### Assignment
Repeat the span of the entries below that starts at the line with "Timeline (70, 763)" and ends at the line with "Emporio di Stan (553, 280)", nothing more. Skip the pictures.

**** Data shown

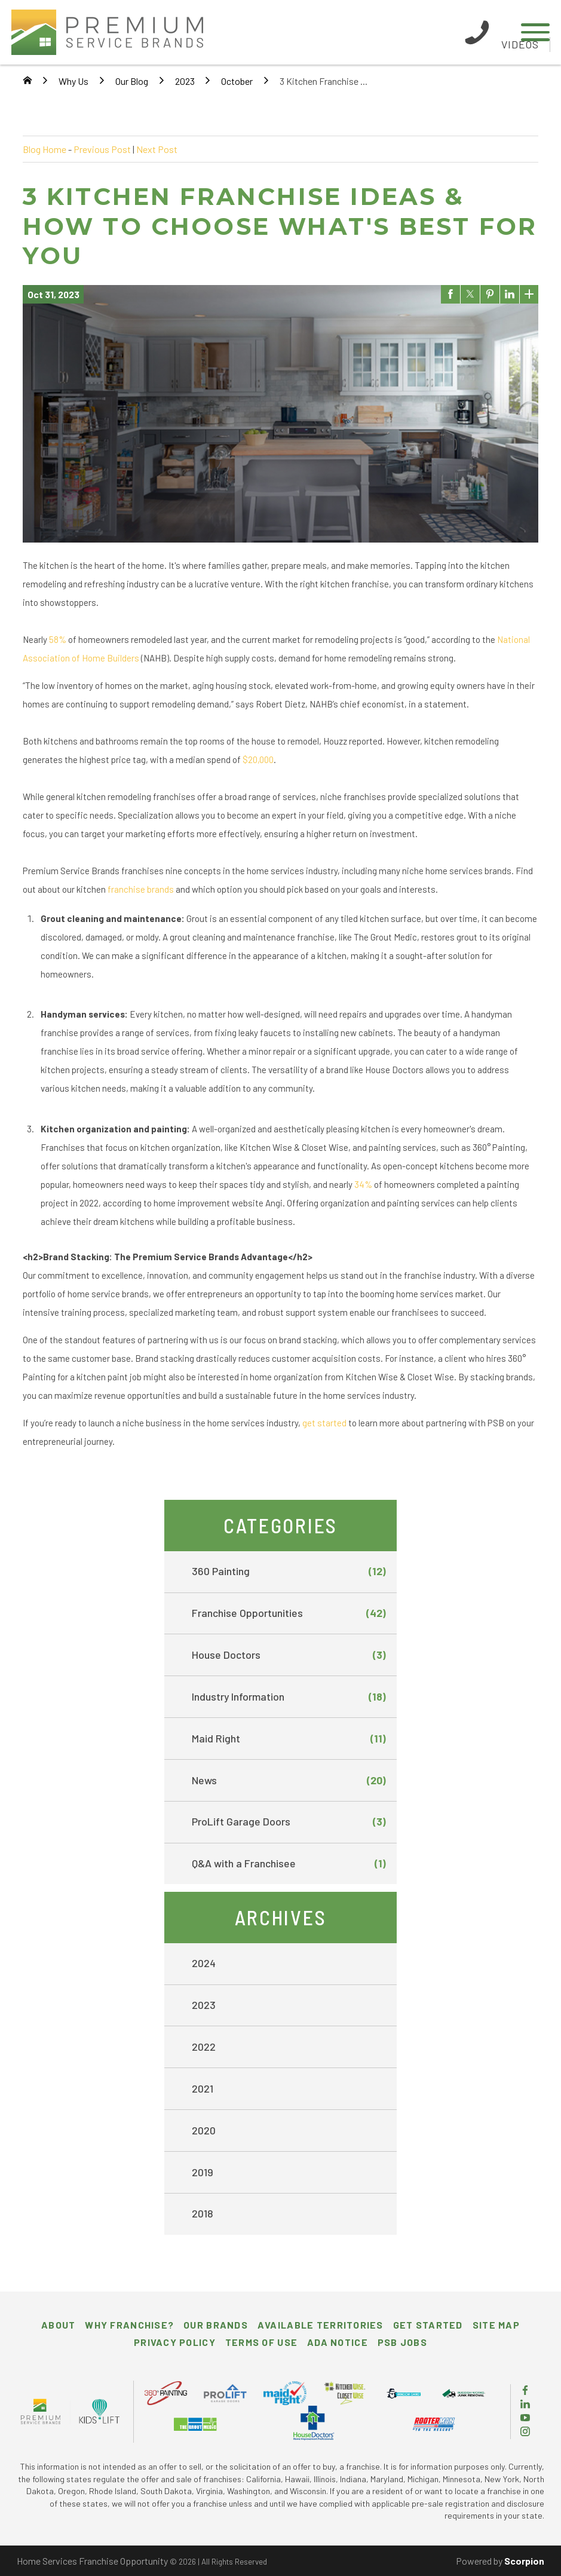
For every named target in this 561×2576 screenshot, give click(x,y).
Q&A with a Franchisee (289, 1863)
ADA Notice (337, 2342)
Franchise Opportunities (289, 1613)
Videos (520, 44)
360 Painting (289, 1571)
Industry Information (289, 1697)
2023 (185, 81)
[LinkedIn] (525, 2404)
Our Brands (215, 2324)
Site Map (496, 2324)
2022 (204, 2046)
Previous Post (102, 149)
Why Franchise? (129, 2324)
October (237, 81)
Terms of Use (261, 2342)
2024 (204, 1962)
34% (363, 1184)
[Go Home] (27, 81)
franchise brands (141, 889)
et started (327, 1422)
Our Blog (131, 81)
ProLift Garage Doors (289, 1822)
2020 (204, 2130)
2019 (202, 2172)
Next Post (156, 149)
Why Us (73, 81)
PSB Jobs (402, 2342)
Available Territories (320, 2324)
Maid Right (289, 1739)
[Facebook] (525, 2391)
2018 (202, 2213)
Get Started (428, 2324)
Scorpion (524, 2560)
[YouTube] (525, 2418)
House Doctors (289, 1655)
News (289, 1780)
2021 (202, 2088)
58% (57, 639)
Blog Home (44, 149)
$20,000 (258, 759)
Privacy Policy (175, 2342)
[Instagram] (525, 2432)
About (58, 2324)
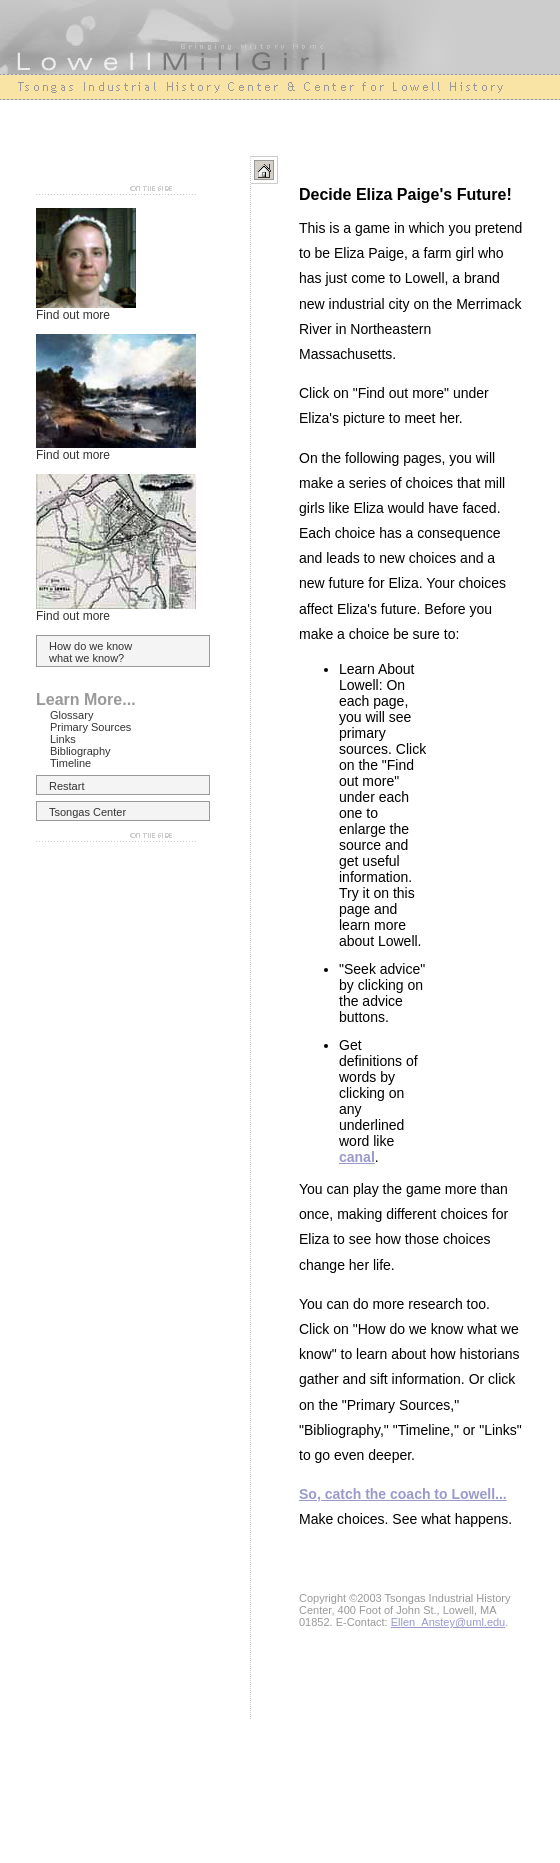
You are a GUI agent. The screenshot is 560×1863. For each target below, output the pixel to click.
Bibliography (80, 751)
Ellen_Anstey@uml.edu (448, 1622)
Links (63, 739)
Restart (66, 786)
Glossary (71, 715)
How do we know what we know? (90, 652)
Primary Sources (90, 727)
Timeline (70, 763)
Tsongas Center (87, 812)
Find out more (73, 315)
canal (357, 1157)
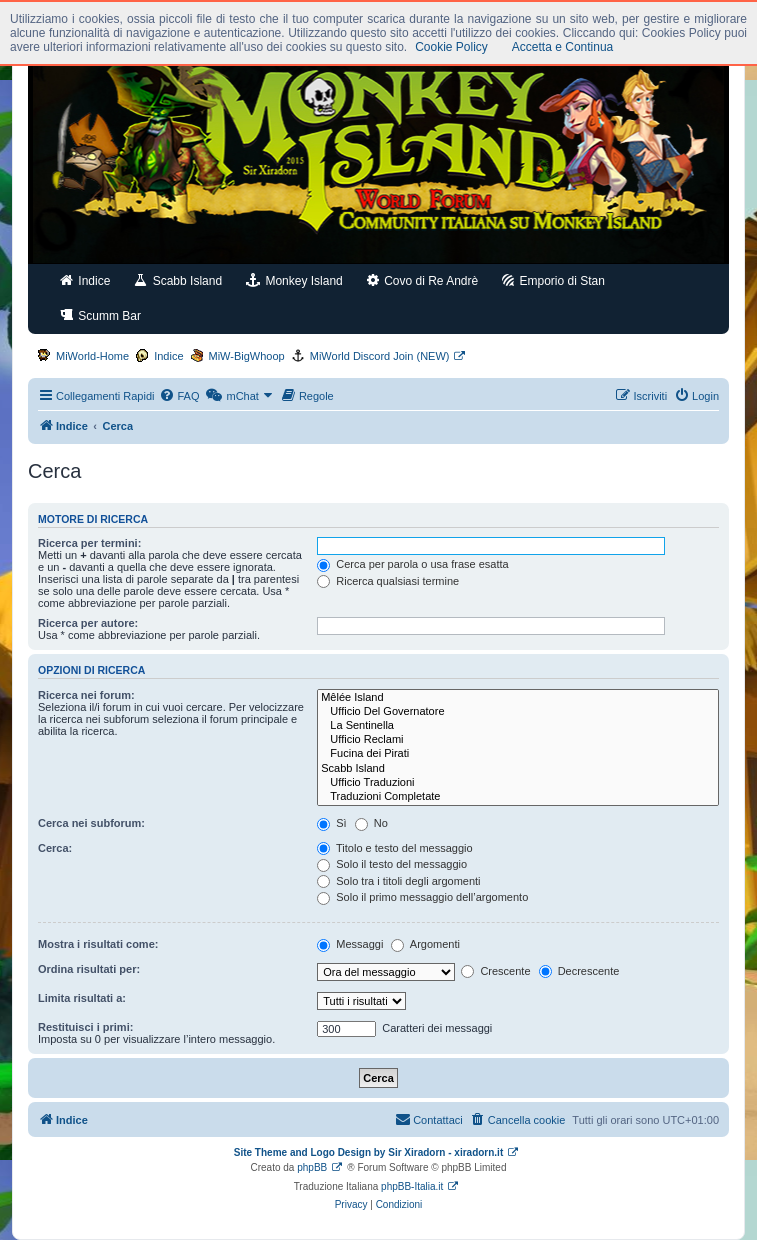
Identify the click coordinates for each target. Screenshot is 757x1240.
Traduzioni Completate (518, 797)
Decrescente (579, 971)
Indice (85, 280)
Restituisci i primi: (85, 1027)
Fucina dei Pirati (518, 754)
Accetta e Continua (562, 47)
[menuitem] (179, 396)
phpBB (312, 1167)
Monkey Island (294, 280)
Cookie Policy (451, 47)
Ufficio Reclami (518, 740)
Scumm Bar (100, 315)
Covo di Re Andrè (422, 280)
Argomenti (425, 944)
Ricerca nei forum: (86, 695)
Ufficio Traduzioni (518, 783)
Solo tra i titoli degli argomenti (398, 881)
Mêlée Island (518, 698)
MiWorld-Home (92, 356)
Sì (331, 823)
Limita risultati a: (82, 998)
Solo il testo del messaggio (392, 864)
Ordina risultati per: (89, 969)
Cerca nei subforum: (91, 823)
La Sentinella (518, 726)
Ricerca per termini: (89, 543)
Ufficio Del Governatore (518, 712)
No (371, 823)
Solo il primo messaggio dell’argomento (422, 897)
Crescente (495, 971)
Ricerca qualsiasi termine (388, 581)
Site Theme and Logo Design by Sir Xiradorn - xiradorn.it (368, 1152)
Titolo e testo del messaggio (394, 848)
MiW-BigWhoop (247, 356)
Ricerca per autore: (88, 623)
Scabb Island (178, 280)
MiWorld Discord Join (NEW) (380, 356)
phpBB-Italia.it (412, 1186)
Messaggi (350, 944)
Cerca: (55, 848)
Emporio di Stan (553, 280)
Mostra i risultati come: (98, 944)
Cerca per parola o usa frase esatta (412, 564)
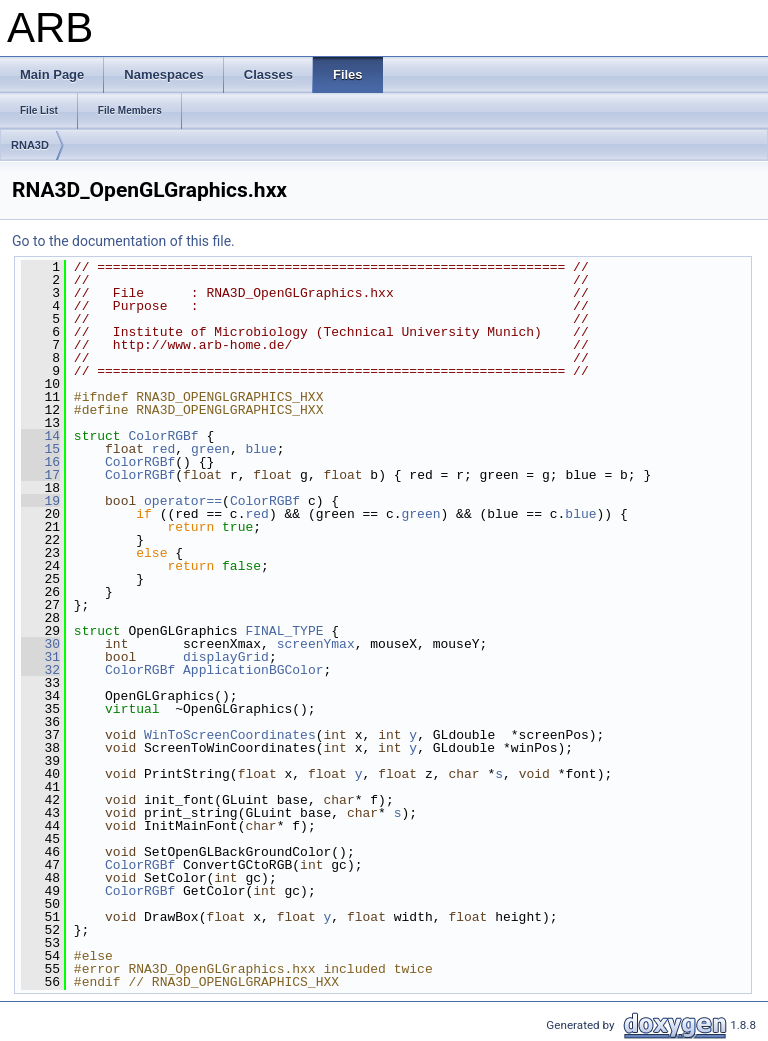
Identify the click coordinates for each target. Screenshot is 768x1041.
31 (40, 657)
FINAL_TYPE (284, 631)
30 (40, 644)
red (163, 449)
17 (40, 475)
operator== (183, 501)
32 (40, 670)
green (210, 449)
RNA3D (30, 145)
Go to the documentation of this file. (123, 241)
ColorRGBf (163, 436)
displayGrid (226, 657)
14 (40, 436)
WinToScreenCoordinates (230, 735)
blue (261, 449)
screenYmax (316, 644)
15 (40, 449)
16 (40, 462)
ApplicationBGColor (253, 670)
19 (40, 501)
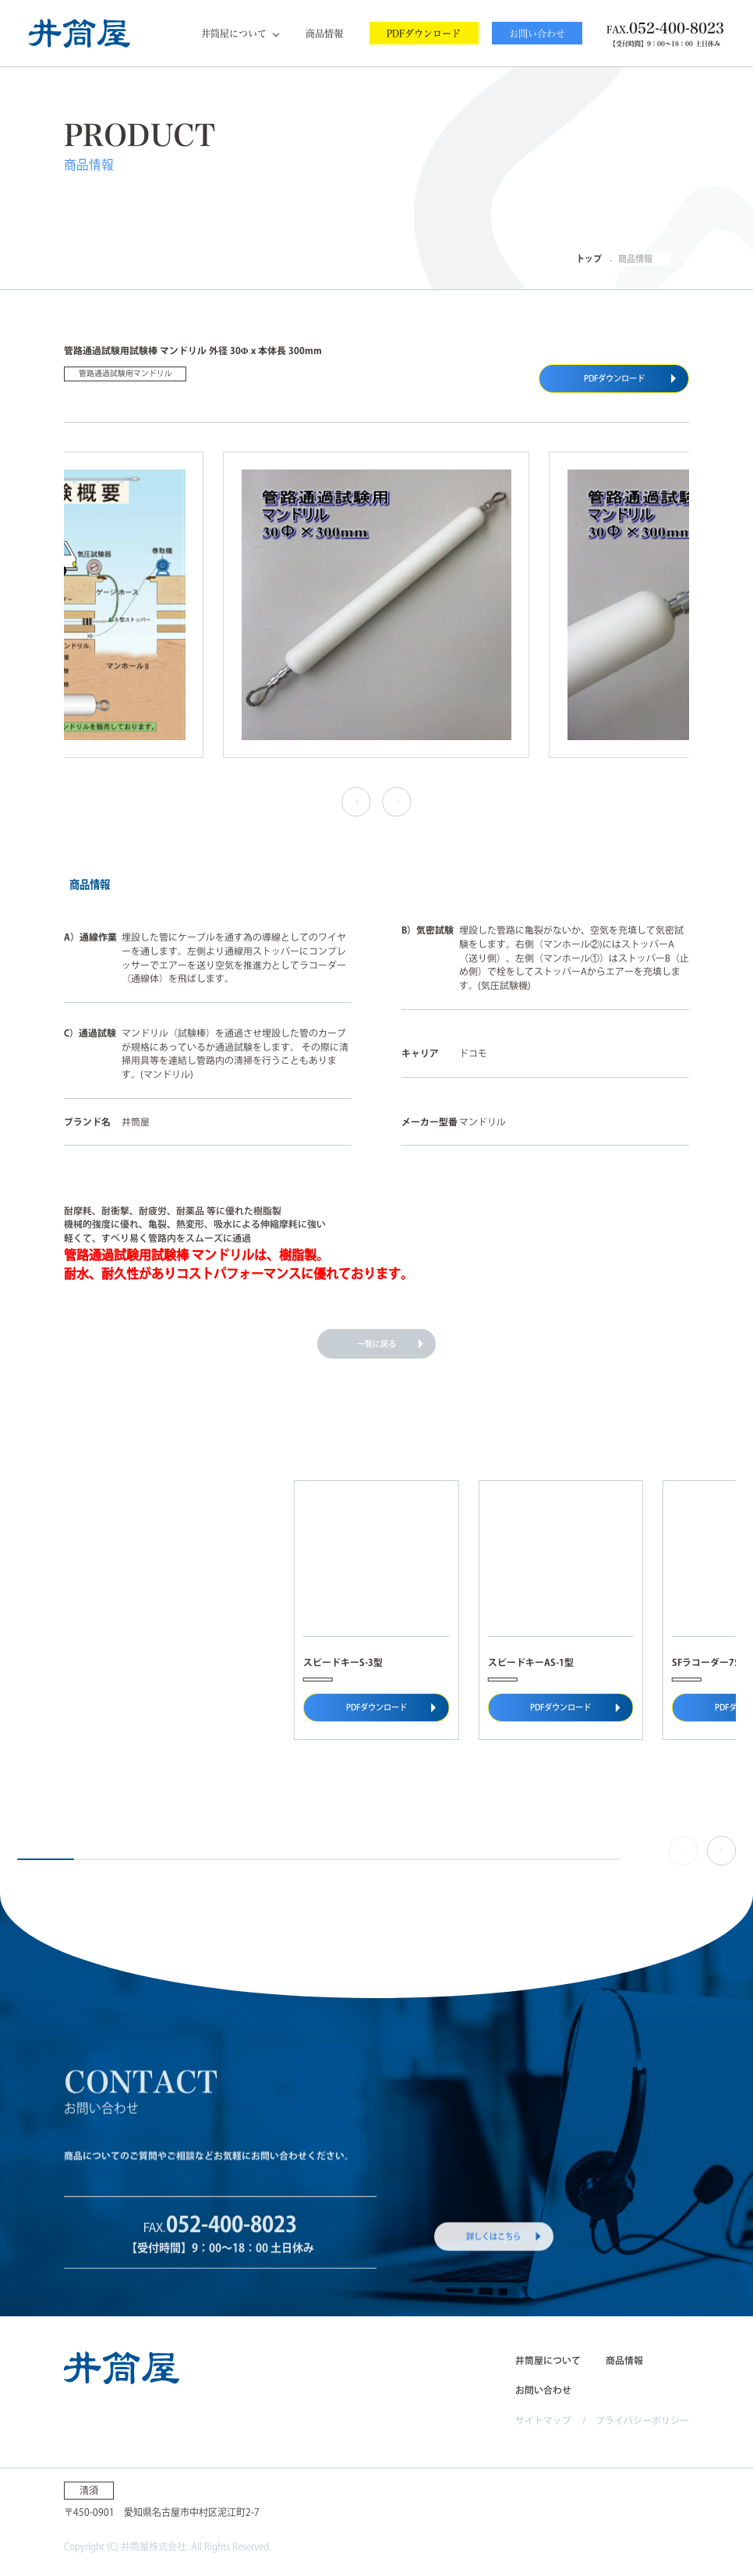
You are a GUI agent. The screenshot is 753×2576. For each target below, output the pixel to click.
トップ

********

### Response to the task
Timeline (70, 763)
Tsongas Center (87, 812)
Find out more (73, 315)
canal (357, 1157)
Identify the click coordinates for each target. Screenshot is 757x1240.
Traduzioni Completate (518, 797)
Decrescente (579, 971)
Indice (85, 280)
Restituisci i primi: (85, 1027)
Fucina dei Pirati (518, 754)
Accetta e Continua (562, 47)
[menuitem] (179, 396)
phpBB (312, 1167)
Monkey Island (294, 280)
Cookie Policy (451, 47)
Ufficio Reclami (518, 740)
Scumm Bar (100, 315)
Covo di Re Andrè (422, 280)
Argomenti (425, 944)
Ricerca nei forum: (86, 695)
Ufficio Traduzioni (518, 783)
Solo tra i titoli degli argomenti (398, 881)
Mêlée Island (518, 698)
MiWorld-Home (92, 356)
Sì (331, 823)
Limita risultati a: (82, 998)
Solo il testo del messaggio (392, 864)
Ordina risultati per: (89, 969)
Cerca nei subforum: (91, 823)
La Sentinella (518, 726)
Ricerca per termini: (89, 543)
Ufficio Del Governatore (518, 712)
No (371, 823)
Solo il primo messaggio dell’argomento (422, 897)
Crescente (495, 971)
Ricerca qualsiasi termine (388, 581)
Site Theme and Logo Design by Sir Xiradorn - xiradorn.it (368, 1152)
Titolo e testo del messaggio (394, 848)
MiW-BigWhoop (247, 356)
Ricerca per autore: (88, 623)
Scabb Island (178, 280)
MiWorld Discord Join (NEW) (380, 356)
phpBB-Italia.it (412, 1186)
Messaggi (350, 944)
Cerca: (55, 848)
Emporio di Stan (553, 280)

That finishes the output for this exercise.